Exfoliate and Moisturize
Dead skin cells can build up on your skin and block the hair follicles, making it difficult for hair to grow out like it should. To slough off dry skin, try using a mild body wash with synthetic exfoliating beads. After exfoliating, be sure to moisturize well.
Tips for Treating Underarm Ingrown Hairs
When you notice an ingrown hair, proceed with caution. If you pick at the skin or use tweezers to yank the ingrown end out, you are likely to do more harm than good. You could end up with an infection or irritate the area even more.
Your best bet is to soak the affected skin for at least 10 minutes in warm water or a salt-water solution to soften it up. Softening the skin will allow you to remove the hair more gently. Next, if you decide to try to extract the hair, get a magnifying mirror so you have a better view of what you're doing. You don't want to poke at the wrong point in your armpit. Sterilize a needle with alcohol and try to insert it under the part of the hair above the surface. Then carefully pull the needle up to release the hair [source: Bolognia et al.].
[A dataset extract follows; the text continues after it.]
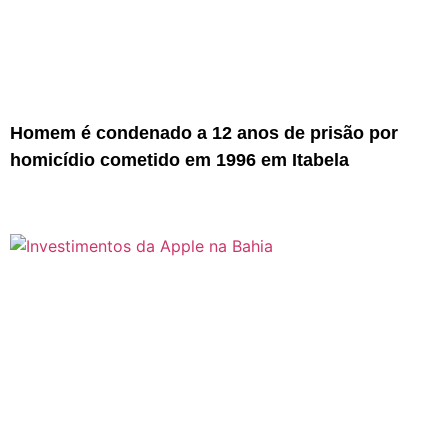
Homem é condenado a 12 anos de prisão por
homicídio cometido em 1996 em Itabela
If you're worried about bacteria and want to eliminate the ingrown hair naturally, use a solution of white vinegar diluted with water. It would be tough to soak your armpits unless you sink down into the tub, so try soaking a washcloth and placing it under your arm [source: Alai].
To help relieve the itchy irritation caused by ingrown hairs, you can use a hydrocortisone cream, which is sold over-the-counter, or an oatmeal lotion. Also, consider shaving with an electric razor while your skin heals, so as to avoid causing yourself even more discomfort.
Remember that when you have an irritation under your arm, you should be careful about the deodorant or antiperspirant you use. Any products applied to open or inflamed skin can make matters worse.